Published in Devlok, Sunday Midday Jan. 30, 2011

This year I was invited to Jaipur Literature Festival once again to converse with Roberto Calasso, the author of the famous book, Ka, that brought Indian thought so dramatically to Western audiences a few years ago. Last year we spoke on the esoteric dialogue between Janaka and Yagnavalkya. This year we spoke on his new book, written in Italian called L’Ardore (even Ka is written in Italian, what we read is an English translation approved by Roberto). I asked him what the title of the book meant, and he said, “Tapas.”

So here is an elderly Italian aristocratic scholar in conversation with a not-so-young-anymore Indian mythologist at a literature festival that, despite accusations of racism (too many white writers and too few local writers) and omnipresence of our very own William (White Mughal) Dalrymple, remains an intellectual delight. We spoke for an hour, before an audience of 300, on finer details of the Shatapatha Brahmana, an obscure ritual manual, 2500 pages long, written 3000 years ago, rarely read in its entireity, and often dismissed as the complex and crazy writings of ritualists.

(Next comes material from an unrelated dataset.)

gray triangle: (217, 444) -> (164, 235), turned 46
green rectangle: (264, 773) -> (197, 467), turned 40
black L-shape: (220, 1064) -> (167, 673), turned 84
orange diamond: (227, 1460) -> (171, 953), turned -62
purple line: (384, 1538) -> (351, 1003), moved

Tapas is commonly translated (wrongly) as penance, mortification, even austerity by early European translations. But Roberto pointed out to the more correct translation, heat generated when one reflects on life. Reflection, introspection, contemplations, deliberation are uniquely human traits. For thousands of years, after the evolution of man, Roberto said, man was the naked prey who lived in fear of the predator. Then, man discovered the ability to domesticate fire and create weapons. He became the supreme predator, master of the world around him. With this shift in power came guilt and shame and wonderment, which spurred reflection. Though such reflections were universal, only in India were these thoughts revered, recorded and transmitted through rituals and gestures and stories, and kept alive, in some measure, till today.

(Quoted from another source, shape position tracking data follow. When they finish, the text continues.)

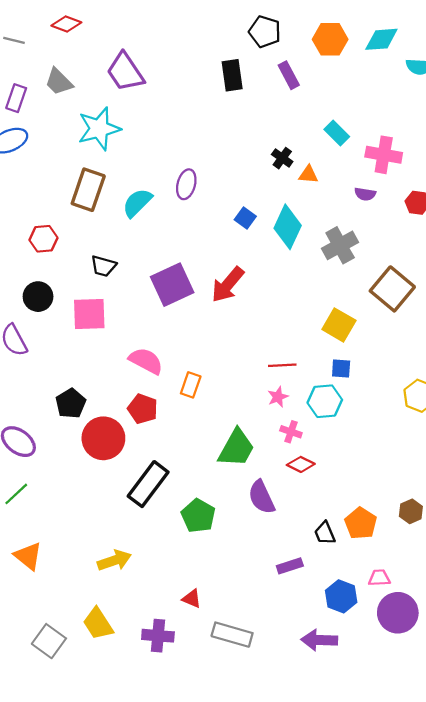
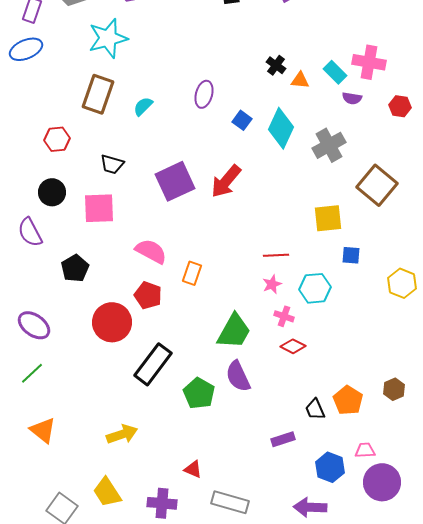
cyan rectangle: (337, 133) -> (335, 72), moved
purple ellipse: (186, 184) -> (204, 94), moved
cyan semicircle: (137, 203) -> (143, 106), size x0.7
yellow square: (339, 325) -> (328, 218), turned -36
blue square: (341, 369) -> (351, 255), moved
black pentagon: (71, 403) -> (75, 268), moved
purple semicircle: (262, 497) -> (238, 376), moved

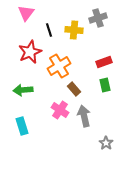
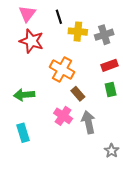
gray cross: (98, 18) -> (104, 35), moved
black line: (49, 30) -> (59, 17), moved
red star: (30, 52) -> (31, 41), moved, turned -30
orange cross: (59, 66) -> (62, 69), turned -30

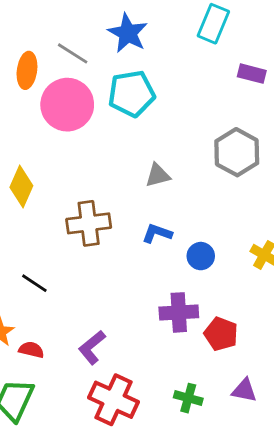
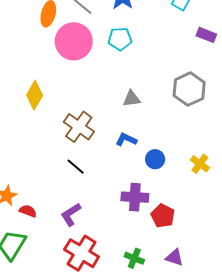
cyan pentagon: (132, 94) -> (120, 39), size x0.7
brown cross: (89, 223) -> (79, 127), turned 36
black line: (34, 283) -> (76, 167), moved

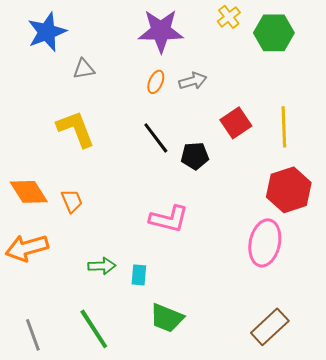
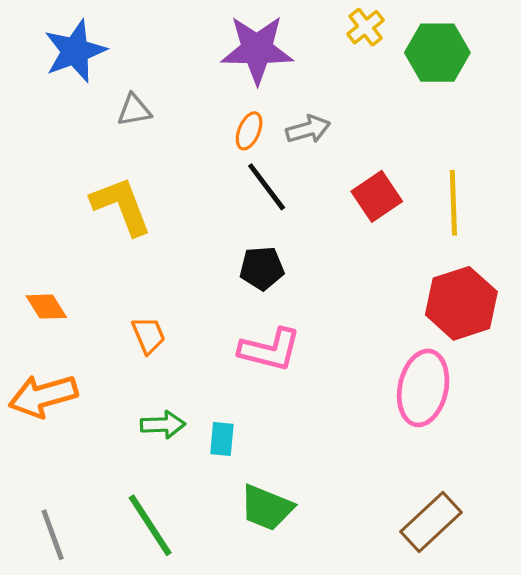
black line: (156, 138) -> (267, 187), moved
black pentagon: (195, 156) -> (262, 268), moved
orange diamond: (29, 192) -> (46, 307), size x0.7
orange trapezoid: (72, 201) -> (148, 335), moved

One of the most profound ideas that emerges from this reflection is the idea of consciousness. Very subtly, it appears in an enigmatic form, in the earliest of Indian scriptures, Rig Veda itself, as the tale of two birds on a tree, one who eats the fruit while the other that watches the bird eating the fruit. The two are very similar yet very different. In later texts, the fruit-eating bird is identified with Aham (the self that seeks validation from the external world) and the bird-watching bird is identified with Atman (the self that does not seek validation from the external world).

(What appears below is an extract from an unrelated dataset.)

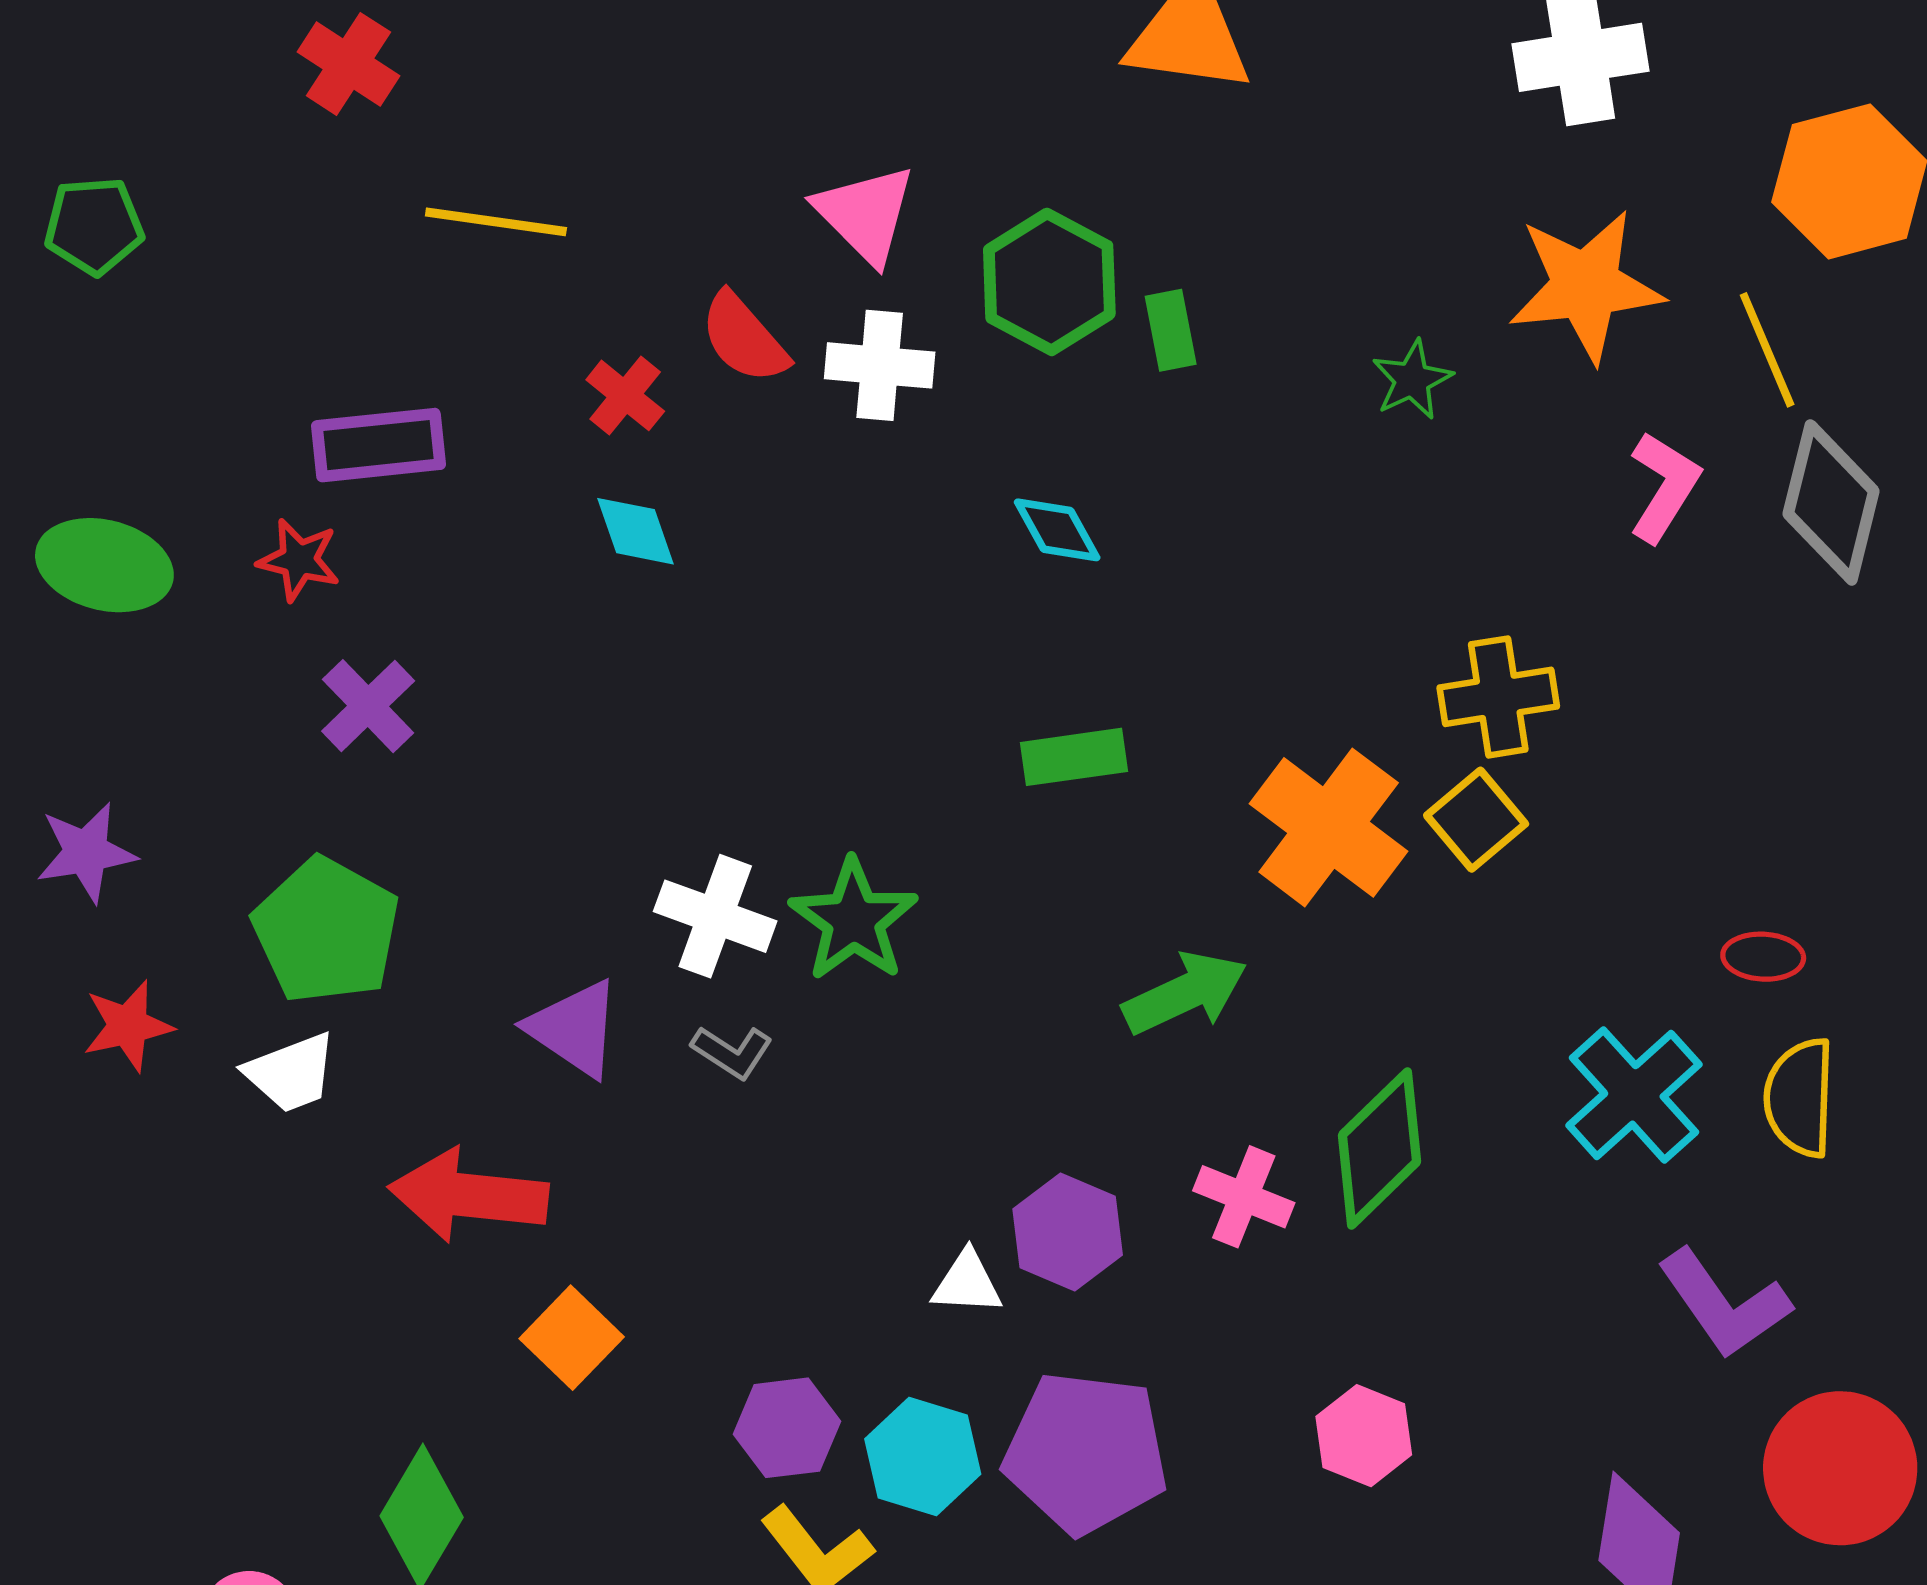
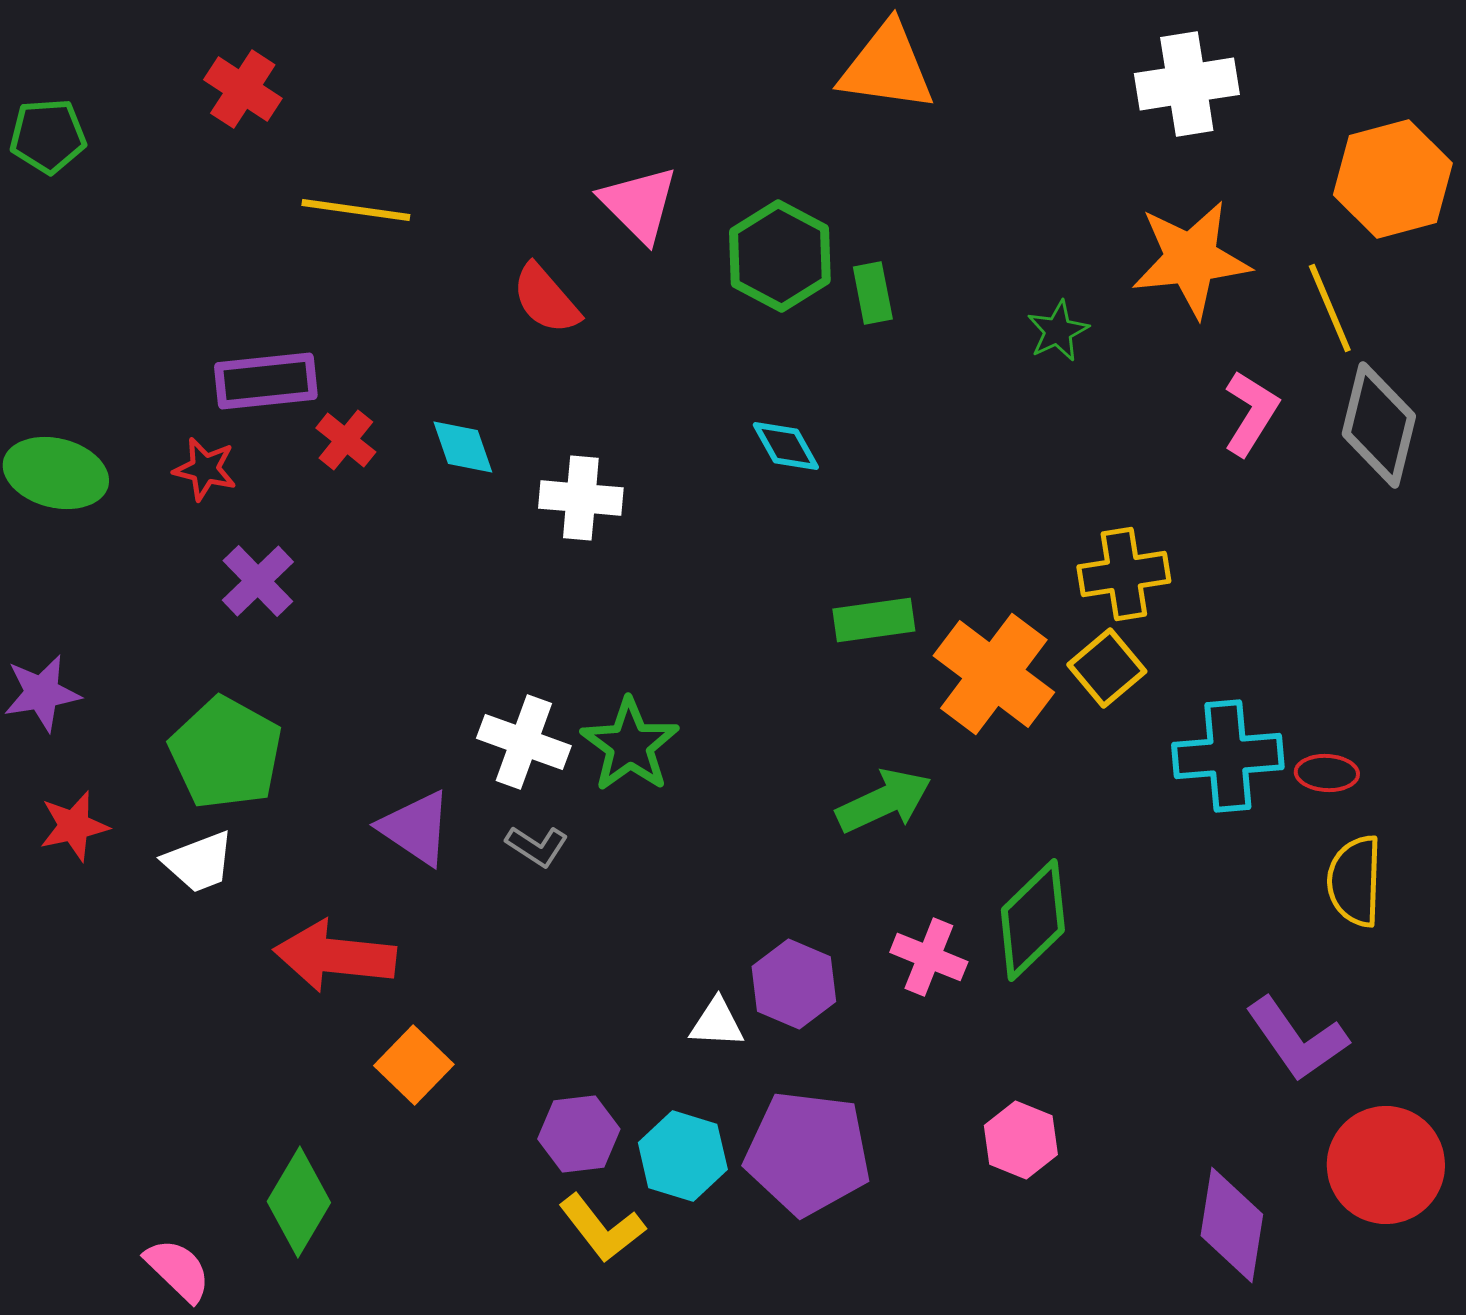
green pentagon: (94, 226) -> (48, 136), moved
white cross: (880, 365) -> (581, 498), moved
red cross: (625, 395) -> (346, 440), moved
green rectangle: (1074, 757) -> (874, 620), moved
cyan cross: (1634, 1095) -> (1228, 756), moved, turned 37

Roberto spoke at length about how modern neuroscience is just beginning to understand the idea of consciousness, which is the bird behind the bird. He believes what now exists is only a ‘stammering’ of wisdom. Why, he wonders, do these scholars not look at the vast literature written by ancient Vedic Indians 3000 years ago which only wonders on this theme. Unlike most religious scriptures which tend to be prescriptive, these texts were reflective, contemplative, meditative. Ritual and gesture was merely the medium of expression. Later, this medium became stories.

Rarely does an audience hear a writer speak of the pelt of the black buck on which the Vedic sacrificer had to sit in order to perform yagna. Or the practice of libation, pouring milk into fire during the ritual of Agnihotra. Or the visualization of the sacrifice as a sexual act with the altar shaped like the body of a beautiful woman. Wisdom, said Roberto, in modern times is reduced to a prosthetic that can be separated from the body like dentures. We, despite all our technological advances, are afraid to accept it, internalize it. Wisdom can be a frightening thing. It is the fire that incinerates the soul.